Judge Kuralai Tobelbasova of Oskemen City Specialised Administrative Court, who fined Abdullinov and Seleubayev, refused to comment on her decision to Forum 18 on 29 August. "We judges are banned from giving comments to journalists over the phone." She asked Forum 18 to send its questions in writing.
Manarbek Mukhamedjanov, Director of East Kazakhstan Religious Affairs Department, refused to comment on the case on 29 August.
Oskemen City's Irtysh District Police on 22 April opened an administrative case against Abdullinov and Seleubayev after they were stopped by a police officer on 20 February while they were going from door to door in a residential building. "When the suspects were stopped the police officers established that Abdullinov and Seleubayev were sharing their religious beliefs with the residents, and they had religious literature," the court decision notes. Their religious literature was confiscated and the Religious Affairs Department brought the administrative case against them.

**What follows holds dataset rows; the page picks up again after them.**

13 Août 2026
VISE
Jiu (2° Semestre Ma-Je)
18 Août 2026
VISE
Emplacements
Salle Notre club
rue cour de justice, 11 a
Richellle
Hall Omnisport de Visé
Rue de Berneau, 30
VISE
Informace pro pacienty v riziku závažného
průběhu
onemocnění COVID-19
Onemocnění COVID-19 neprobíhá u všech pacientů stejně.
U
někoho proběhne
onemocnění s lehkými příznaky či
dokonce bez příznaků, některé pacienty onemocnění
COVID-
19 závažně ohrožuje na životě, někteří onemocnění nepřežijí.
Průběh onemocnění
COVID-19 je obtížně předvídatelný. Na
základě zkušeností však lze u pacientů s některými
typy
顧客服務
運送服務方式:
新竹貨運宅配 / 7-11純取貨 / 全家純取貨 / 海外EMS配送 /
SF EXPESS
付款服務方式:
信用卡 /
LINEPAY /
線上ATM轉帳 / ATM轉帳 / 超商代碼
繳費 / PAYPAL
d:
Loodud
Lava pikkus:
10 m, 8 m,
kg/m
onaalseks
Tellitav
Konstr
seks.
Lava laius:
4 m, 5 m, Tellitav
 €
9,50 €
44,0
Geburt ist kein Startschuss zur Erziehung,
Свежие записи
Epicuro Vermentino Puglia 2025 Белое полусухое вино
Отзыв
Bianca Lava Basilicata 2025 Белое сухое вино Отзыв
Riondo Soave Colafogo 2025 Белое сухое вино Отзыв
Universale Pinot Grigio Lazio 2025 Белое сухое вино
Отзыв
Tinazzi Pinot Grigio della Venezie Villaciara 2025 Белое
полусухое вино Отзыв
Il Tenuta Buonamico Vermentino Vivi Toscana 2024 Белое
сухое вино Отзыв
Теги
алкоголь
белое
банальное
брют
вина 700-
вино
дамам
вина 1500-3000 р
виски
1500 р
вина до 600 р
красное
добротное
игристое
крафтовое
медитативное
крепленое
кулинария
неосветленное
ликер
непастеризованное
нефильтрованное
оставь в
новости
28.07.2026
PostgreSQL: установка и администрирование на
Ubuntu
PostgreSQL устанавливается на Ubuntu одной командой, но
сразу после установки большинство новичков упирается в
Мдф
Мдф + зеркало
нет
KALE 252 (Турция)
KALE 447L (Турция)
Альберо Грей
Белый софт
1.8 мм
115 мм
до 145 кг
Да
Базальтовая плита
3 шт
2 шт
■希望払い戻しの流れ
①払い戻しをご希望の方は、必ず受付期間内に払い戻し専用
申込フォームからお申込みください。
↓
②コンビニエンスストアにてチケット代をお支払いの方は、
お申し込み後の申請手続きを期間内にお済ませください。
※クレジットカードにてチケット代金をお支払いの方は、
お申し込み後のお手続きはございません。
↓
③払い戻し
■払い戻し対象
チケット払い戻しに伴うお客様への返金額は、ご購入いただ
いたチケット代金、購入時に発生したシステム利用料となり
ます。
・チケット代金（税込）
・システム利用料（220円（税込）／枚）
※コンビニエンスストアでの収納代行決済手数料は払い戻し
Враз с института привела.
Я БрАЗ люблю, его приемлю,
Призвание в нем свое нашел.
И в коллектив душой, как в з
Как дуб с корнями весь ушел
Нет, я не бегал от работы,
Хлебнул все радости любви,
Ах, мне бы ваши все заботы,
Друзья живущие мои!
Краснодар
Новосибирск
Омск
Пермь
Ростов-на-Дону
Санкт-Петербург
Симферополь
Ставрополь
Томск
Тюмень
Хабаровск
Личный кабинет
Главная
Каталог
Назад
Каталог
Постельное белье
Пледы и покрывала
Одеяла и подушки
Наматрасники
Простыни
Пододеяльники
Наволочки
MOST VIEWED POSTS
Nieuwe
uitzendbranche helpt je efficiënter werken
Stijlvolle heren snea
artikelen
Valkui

"Constitution gives right to share personal convictions with others"
Abdullinov told the Court that Kazakhstan's "Constitution gives each person the right to share their personal beliefs with others," and that he did not "act as a missionary but only shared his own beliefs with the residents."
However, Judge Tobelbasova pointed out that "missionary activity" requires state registration of the individual. "Abdullinov does not have such registration." The Judge added that he "used religious literature, for which he did not obtain positive religious expertise." She dismissed his complaints that his rights had been violated, arguing that the requirement to have registration "cannot be evaluated as an infringement of religious freedom".